In this case, the Moderows rely on sec. 421.301(9), Stats., in support of their argument that their transaction with American was a disguised credit sale. Section 421.301(9) provides that:

(9) "Consumer credit sale" means a sale of goods, services or an interest in land to a customer on credit where the debt is payable in instalments or a finance charge is imposed and includes any agreement in the form of a bailment of goods or lease of goods or real property if the bailee or lessee pays or agrees to pay as compensation for use a sum substantially equivalent to or in excess of the aggregate value of the goods or real property *71 involved and it is agreed that the bailee or lessee will become, or for no other or a nominal consideration has the option to become, the owner of the goods or real property upon full compliance with the terms of the agreement.

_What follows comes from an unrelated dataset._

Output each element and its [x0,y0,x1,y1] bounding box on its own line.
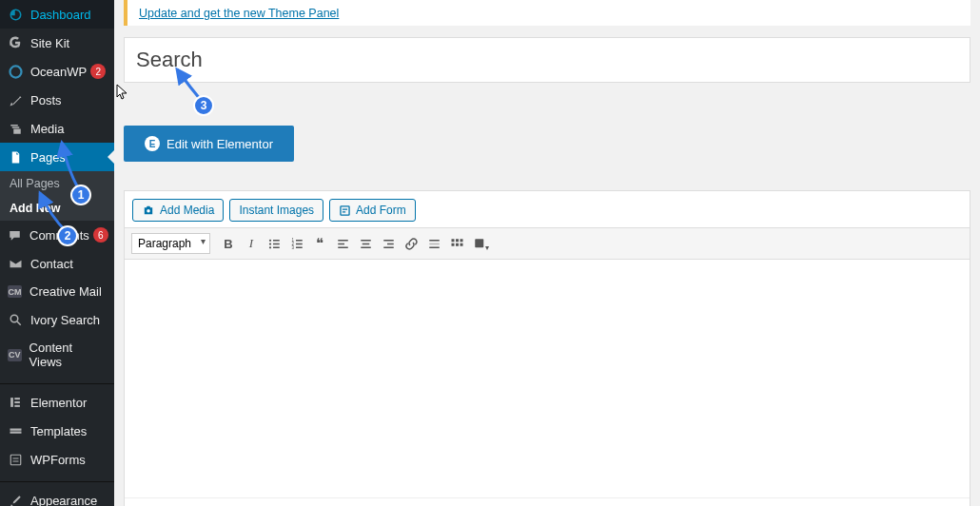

However, the Moderows' lease did not give them the option to become the owner of the confinement building at the end of the lease period. Also, title to the building remained with American, and American was to regain possession of the building after the lease period terminated. The Wisconsin Supreme Court has held that "[u]nless the parties' complete agreement contains provisions, either oral or written, for the vesting of title to the goods in their user, the parties' agreement must be considered a true lease as opposed to a conditional sales contract or a chattel mortgage disguised as a lease."[4] Therefore, the American-Moderow transaction was based upon a true lease, and the trial court was correct in reaching this conclusion.

By the Court.Judgment and order affirmed.

NOTES

[1] Neis v. Board of Educ. of Randolph School Dist., 128 Wis. 2d 309, 313, 381 N.W.2d 614, 616 (Ct. App. 1985).

[2] Muggli Dental Studio v. Taylor, 142 Wis. 2d 696, 699, 419 N.W.2d 322, 323 (Ct. App. 1987).

[3] Id.

[4] Dairyland Equip. Leasing Inc. v. Bohen, 94 Wis. 2d 600, 609-10, 288 N.W.2d 852, 856 (1980).